Look through the entries below for the line with "Polaris, Indian, CFMOTO" and the line with "notification des incidents majeurs", then give again exactly those two lines and all lines between them, minus the pictures.

---

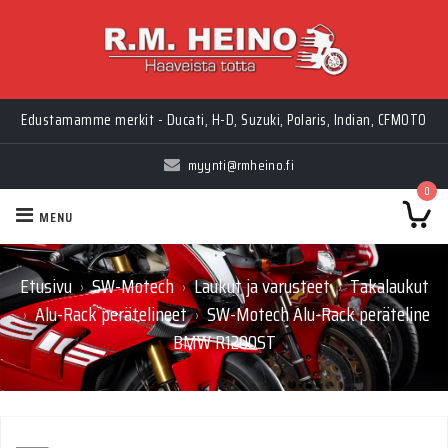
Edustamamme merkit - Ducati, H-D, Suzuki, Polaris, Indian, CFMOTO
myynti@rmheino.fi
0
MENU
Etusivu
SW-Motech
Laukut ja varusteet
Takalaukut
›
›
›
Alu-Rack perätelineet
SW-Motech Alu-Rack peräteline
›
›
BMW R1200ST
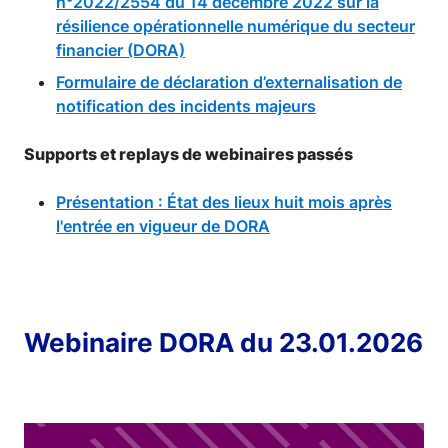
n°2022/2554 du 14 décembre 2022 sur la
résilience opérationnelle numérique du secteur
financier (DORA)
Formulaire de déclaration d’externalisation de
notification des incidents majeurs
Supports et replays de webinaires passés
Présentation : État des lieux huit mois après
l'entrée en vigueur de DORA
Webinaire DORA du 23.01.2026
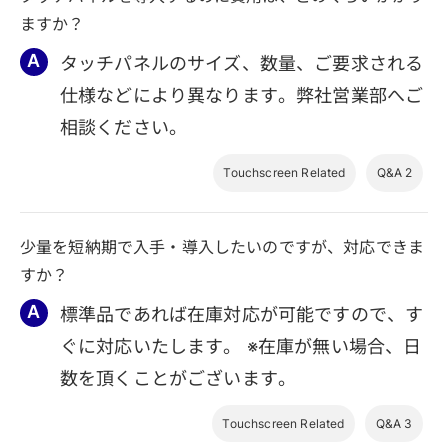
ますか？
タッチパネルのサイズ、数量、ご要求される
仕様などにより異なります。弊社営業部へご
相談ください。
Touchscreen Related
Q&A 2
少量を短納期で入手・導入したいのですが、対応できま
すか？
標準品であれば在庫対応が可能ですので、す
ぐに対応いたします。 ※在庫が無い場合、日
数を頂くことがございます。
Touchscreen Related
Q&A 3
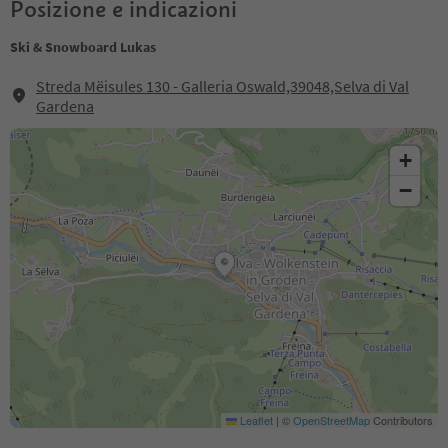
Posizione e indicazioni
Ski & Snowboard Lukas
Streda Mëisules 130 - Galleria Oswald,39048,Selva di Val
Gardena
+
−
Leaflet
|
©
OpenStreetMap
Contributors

---

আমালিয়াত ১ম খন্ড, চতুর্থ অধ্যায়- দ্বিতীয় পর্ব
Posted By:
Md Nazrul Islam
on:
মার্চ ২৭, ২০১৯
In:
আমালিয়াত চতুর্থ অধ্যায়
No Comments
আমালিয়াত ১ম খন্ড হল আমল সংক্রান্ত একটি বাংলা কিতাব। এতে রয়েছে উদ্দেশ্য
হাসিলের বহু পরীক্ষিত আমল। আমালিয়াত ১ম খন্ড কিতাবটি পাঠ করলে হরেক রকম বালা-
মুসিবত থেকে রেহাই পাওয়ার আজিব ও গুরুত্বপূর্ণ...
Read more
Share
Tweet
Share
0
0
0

---

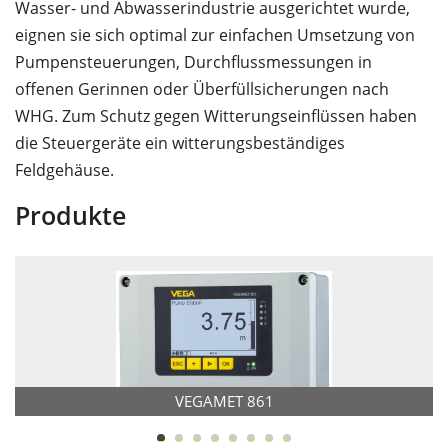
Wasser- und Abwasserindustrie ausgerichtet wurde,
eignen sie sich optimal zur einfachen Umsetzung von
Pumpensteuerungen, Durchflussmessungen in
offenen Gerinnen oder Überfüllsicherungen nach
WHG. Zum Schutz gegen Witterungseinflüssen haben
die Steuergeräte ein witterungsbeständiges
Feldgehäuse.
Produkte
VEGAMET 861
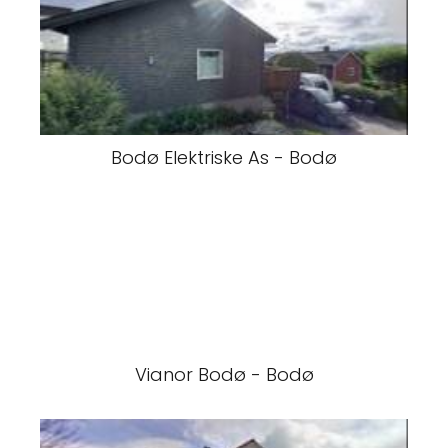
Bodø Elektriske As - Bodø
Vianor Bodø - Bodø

---

> [Answer space]
Edustamamme merkit - Ducati, H-D, Suzuki, Polaris, Indian, CFMOTO
myynti@rmheino.fi
0
MENU
Etusivu
SW-Motech
Laukut ja varusteet
Takalaukut
›
›
›
Alu-Rack perätelineet
SW-Motech Alu-Rack peräteline
›
›
BMW R1200ST
n°2022/2554 du 14 décembre 2022 sur la
résilience opérationnelle numérique du secteur
financier (DORA)
Formulaire de déclaration d’externalisation de
notification des incidents majeurs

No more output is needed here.